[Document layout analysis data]
"""

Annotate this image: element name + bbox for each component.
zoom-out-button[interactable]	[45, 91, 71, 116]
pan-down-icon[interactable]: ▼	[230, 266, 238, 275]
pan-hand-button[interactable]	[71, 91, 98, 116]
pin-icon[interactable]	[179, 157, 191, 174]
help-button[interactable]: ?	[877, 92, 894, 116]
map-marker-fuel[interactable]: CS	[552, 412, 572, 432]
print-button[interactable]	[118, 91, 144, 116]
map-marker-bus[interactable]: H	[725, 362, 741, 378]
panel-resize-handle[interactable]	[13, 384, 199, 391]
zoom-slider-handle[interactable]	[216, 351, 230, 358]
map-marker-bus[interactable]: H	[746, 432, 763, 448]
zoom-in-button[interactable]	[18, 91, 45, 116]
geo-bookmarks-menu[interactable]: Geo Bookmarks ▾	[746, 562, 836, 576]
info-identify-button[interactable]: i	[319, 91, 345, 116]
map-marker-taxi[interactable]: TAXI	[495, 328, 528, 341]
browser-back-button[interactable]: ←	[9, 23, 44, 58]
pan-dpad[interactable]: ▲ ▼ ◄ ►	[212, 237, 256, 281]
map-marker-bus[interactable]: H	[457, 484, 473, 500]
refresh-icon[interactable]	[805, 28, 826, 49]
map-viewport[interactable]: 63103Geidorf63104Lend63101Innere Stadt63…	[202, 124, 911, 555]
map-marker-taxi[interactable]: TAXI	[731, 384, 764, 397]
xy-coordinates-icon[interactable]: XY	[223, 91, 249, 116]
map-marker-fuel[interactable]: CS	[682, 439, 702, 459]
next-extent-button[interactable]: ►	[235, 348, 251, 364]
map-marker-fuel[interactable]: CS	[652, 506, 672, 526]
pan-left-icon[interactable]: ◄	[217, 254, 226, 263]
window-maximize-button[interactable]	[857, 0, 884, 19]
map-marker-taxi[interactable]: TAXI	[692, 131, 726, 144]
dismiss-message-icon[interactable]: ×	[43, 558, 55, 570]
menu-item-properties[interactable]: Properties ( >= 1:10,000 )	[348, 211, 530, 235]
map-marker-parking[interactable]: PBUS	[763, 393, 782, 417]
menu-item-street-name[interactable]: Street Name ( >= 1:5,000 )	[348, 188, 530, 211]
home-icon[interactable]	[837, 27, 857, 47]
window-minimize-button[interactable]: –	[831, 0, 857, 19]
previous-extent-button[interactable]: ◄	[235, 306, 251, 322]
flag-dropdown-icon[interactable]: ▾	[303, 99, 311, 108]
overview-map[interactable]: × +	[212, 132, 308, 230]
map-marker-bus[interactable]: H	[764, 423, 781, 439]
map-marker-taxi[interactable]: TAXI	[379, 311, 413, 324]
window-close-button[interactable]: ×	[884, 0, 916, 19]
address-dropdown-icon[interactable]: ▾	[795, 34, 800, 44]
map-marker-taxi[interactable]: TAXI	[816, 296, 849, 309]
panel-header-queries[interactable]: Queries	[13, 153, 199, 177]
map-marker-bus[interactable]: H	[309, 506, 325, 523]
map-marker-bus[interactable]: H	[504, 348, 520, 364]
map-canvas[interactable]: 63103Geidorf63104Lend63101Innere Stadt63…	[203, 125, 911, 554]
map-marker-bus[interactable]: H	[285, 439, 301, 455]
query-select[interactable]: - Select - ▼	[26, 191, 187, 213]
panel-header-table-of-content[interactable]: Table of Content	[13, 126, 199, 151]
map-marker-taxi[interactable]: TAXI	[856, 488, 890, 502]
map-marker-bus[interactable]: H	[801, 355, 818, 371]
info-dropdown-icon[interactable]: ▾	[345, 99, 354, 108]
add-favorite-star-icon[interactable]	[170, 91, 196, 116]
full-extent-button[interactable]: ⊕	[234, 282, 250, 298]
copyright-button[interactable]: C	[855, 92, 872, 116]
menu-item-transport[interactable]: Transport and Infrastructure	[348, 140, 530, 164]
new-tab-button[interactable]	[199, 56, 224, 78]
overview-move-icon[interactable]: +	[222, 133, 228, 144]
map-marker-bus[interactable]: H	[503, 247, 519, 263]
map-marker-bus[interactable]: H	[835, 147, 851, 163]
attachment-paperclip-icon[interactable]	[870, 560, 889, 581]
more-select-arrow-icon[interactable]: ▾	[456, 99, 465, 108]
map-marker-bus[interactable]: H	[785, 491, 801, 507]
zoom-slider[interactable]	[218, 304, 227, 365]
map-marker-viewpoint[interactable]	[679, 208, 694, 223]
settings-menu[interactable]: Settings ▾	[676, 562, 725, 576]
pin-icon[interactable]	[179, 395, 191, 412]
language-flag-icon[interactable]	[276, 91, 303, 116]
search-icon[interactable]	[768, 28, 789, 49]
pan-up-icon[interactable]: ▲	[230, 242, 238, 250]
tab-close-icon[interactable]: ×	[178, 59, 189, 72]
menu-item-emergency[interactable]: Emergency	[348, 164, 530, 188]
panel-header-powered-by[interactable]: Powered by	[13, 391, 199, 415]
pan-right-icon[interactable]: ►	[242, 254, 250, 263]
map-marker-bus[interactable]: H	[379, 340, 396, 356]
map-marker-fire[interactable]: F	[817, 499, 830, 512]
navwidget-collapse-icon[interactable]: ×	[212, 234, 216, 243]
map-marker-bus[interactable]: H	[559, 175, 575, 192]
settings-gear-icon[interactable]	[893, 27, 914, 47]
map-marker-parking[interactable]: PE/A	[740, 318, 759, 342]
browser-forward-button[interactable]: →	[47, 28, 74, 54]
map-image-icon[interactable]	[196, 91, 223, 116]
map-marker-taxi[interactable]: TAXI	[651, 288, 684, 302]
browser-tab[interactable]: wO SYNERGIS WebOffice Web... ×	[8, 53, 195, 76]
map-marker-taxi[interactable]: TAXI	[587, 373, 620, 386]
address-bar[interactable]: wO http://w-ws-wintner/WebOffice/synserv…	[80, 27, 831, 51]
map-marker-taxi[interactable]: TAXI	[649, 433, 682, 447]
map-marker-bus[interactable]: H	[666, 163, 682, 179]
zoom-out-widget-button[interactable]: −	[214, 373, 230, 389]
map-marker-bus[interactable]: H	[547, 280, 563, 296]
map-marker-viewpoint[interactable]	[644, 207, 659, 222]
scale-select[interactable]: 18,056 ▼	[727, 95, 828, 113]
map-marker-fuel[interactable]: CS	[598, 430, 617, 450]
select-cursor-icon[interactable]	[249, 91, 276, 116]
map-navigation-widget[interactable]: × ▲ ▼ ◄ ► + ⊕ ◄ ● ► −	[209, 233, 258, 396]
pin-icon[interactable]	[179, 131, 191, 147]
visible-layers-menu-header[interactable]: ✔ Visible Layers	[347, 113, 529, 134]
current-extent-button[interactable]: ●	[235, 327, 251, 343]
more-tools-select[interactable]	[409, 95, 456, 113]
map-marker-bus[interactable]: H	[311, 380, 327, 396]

"""

**Assignment**
Word for word, give back all the lines above.

**Expected answer**
Annotate this image: element name + bbox for each component.
zoom-out-button[interactable]	[45, 91, 71, 116]
pan-down-icon[interactable]: ▼	[230, 266, 238, 275]
pan-hand-button[interactable]	[71, 91, 98, 116]
pin-icon[interactable]	[179, 157, 191, 174]
help-button[interactable]: ?	[877, 92, 894, 116]
map-marker-fuel[interactable]: CS	[552, 412, 572, 432]
print-button[interactable]	[118, 91, 144, 116]
map-marker-bus[interactable]: H	[725, 362, 741, 378]
panel-resize-handle[interactable]	[13, 384, 199, 391]
zoom-slider-handle[interactable]	[216, 351, 230, 358]
map-marker-bus[interactable]: H	[746, 432, 763, 448]
zoom-in-button[interactable]	[18, 91, 45, 116]
geo-bookmarks-menu[interactable]: Geo Bookmarks ▾	[746, 562, 836, 576]
info-identify-button[interactable]: i	[319, 91, 345, 116]
map-marker-taxi[interactable]: TAXI	[495, 328, 528, 341]
browser-back-button[interactable]: ←	[9, 23, 44, 58]
pan-dpad[interactable]: ▲ ▼ ◄ ►	[212, 237, 256, 281]
map-marker-bus[interactable]: H	[457, 484, 473, 500]
refresh-icon[interactable]	[805, 28, 826, 49]
map-viewport[interactable]: 63103Geidorf63104Lend63101Innere Stadt63…	[202, 124, 911, 555]
map-marker-taxi[interactable]: TAXI	[731, 384, 764, 397]
xy-coordinates-icon[interactable]: XY	[223, 91, 249, 116]
map-marker-fuel[interactable]: CS	[682, 439, 702, 459]
next-extent-button[interactable]: ►	[235, 348, 251, 364]
map-marker-fuel[interactable]: CS	[652, 506, 672, 526]
pan-left-icon[interactable]: ◄	[217, 254, 226, 263]
window-maximize-button[interactable]	[857, 0, 884, 19]
map-marker-taxi[interactable]: TAXI	[692, 131, 726, 144]
dismiss-message-icon[interactable]: ×	[43, 558, 55, 570]
menu-item-properties[interactable]: Properties ( >= 1:10,000 )	[348, 211, 530, 235]
map-marker-parking[interactable]: PBUS	[763, 393, 782, 417]
menu-item-street-name[interactable]: Street Name ( >= 1:5,000 )	[348, 188, 530, 211]
home-icon[interactable]	[837, 27, 857, 47]
window-minimize-button[interactable]: –	[831, 0, 857, 19]
previous-extent-button[interactable]: ◄	[235, 306, 251, 322]
flag-dropdown-icon[interactable]: ▾	[303, 99, 311, 108]
overview-map[interactable]: × +	[212, 132, 308, 230]
map-marker-bus[interactable]: H	[764, 423, 781, 439]
map-marker-taxi[interactable]: TAXI	[379, 311, 413, 324]
window-close-button[interactable]: ×	[884, 0, 916, 19]
address-dropdown-icon[interactable]: ▾	[795, 34, 800, 44]
map-marker-taxi[interactable]: TAXI	[816, 296, 849, 309]
panel-header-queries[interactable]: Queries	[13, 153, 199, 177]
map-marker-bus[interactable]: H	[309, 506, 325, 523]
map-marker-bus[interactable]: H	[504, 348, 520, 364]
map-canvas[interactable]: 63103Geidorf63104Lend63101Innere Stadt63…	[203, 125, 911, 554]
map-marker-bus[interactable]: H	[285, 439, 301, 455]
query-select[interactable]: - Select - ▼	[26, 191, 187, 213]
panel-header-table-of-content[interactable]: Table of Content	[13, 126, 199, 151]
map-marker-taxi[interactable]: TAXI	[856, 488, 890, 502]
map-marker-bus[interactable]: H	[801, 355, 818, 371]
info-dropdown-icon[interactable]: ▾	[345, 99, 354, 108]
add-favorite-star-icon[interactable]	[170, 91, 196, 116]
full-extent-button[interactable]: ⊕	[234, 282, 250, 298]
copyright-button[interactable]: C	[855, 92, 872, 116]
menu-item-transport[interactable]: Transport and Infrastructure	[348, 140, 530, 164]
new-tab-button[interactable]	[199, 56, 224, 78]
overview-move-icon[interactable]: +	[222, 133, 228, 144]
map-marker-bus[interactable]: H	[503, 247, 519, 263]
map-marker-bus[interactable]: H	[835, 147, 851, 163]
attachment-paperclip-icon[interactable]	[870, 560, 889, 581]
more-select-arrow-icon[interactable]: ▾	[456, 99, 465, 108]
map-marker-bus[interactable]: H	[785, 491, 801, 507]
zoom-slider[interactable]	[218, 304, 227, 365]
map-marker-viewpoint[interactable]	[679, 208, 694, 223]
settings-menu[interactable]: Settings ▾	[676, 562, 725, 576]
pin-icon[interactable]	[179, 395, 191, 412]
language-flag-icon[interactable]	[276, 91, 303, 116]
search-icon[interactable]	[768, 28, 789, 49]
pan-up-icon[interactable]: ▲	[230, 242, 238, 250]
tab-close-icon[interactable]: ×	[178, 59, 189, 72]
menu-item-emergency[interactable]: Emergency	[348, 164, 530, 188]
panel-header-powered-by[interactable]: Powered by	[13, 391, 199, 415]
pan-right-icon[interactable]: ►	[242, 254, 250, 263]
map-marker-bus[interactable]: H	[379, 340, 396, 356]
map-marker-fire[interactable]: F	[817, 499, 830, 512]
navwidget-collapse-icon[interactable]: ×	[212, 234, 216, 243]
map-marker-bus[interactable]: H	[559, 175, 575, 192]
settings-gear-icon[interactable]	[893, 27, 914, 47]
map-marker-parking[interactable]: PE/A	[740, 318, 759, 342]
browser-forward-button[interactable]: →	[47, 28, 74, 54]
map-image-icon[interactable]	[196, 91, 223, 116]
map-marker-taxi[interactable]: TAXI	[651, 288, 684, 302]
browser-tab[interactable]: wO SYNERGIS WebOffice Web... ×	[8, 53, 195, 76]
map-marker-taxi[interactable]: TAXI	[587, 373, 620, 386]
address-bar[interactable]: wO http://w-ws-wintner/WebOffice/synserv…	[80, 27, 831, 51]
map-marker-taxi[interactable]: TAXI	[649, 433, 682, 447]
map-marker-bus[interactable]: H	[666, 163, 682, 179]
zoom-out-widget-button[interactable]: −	[214, 373, 230, 389]
map-marker-bus[interactable]: H	[547, 280, 563, 296]
map-marker-viewpoint[interactable]	[644, 207, 659, 222]
scale-select[interactable]: 18,056 ▼	[727, 95, 828, 113]
map-marker-fuel[interactable]: CS	[598, 430, 617, 450]
select-cursor-icon[interactable]	[249, 91, 276, 116]
map-navigation-widget[interactable]: × ▲ ▼ ◄ ► + ⊕ ◄ ● ► −	[209, 233, 258, 396]
pin-icon[interactable]	[179, 131, 191, 147]
visible-layers-menu-header[interactable]: ✔ Visible Layers	[347, 113, 529, 134]
current-extent-button[interactable]: ●	[235, 327, 251, 343]
more-tools-select[interactable]	[409, 95, 456, 113]
map-marker-bus[interactable]: H	[311, 380, 327, 396]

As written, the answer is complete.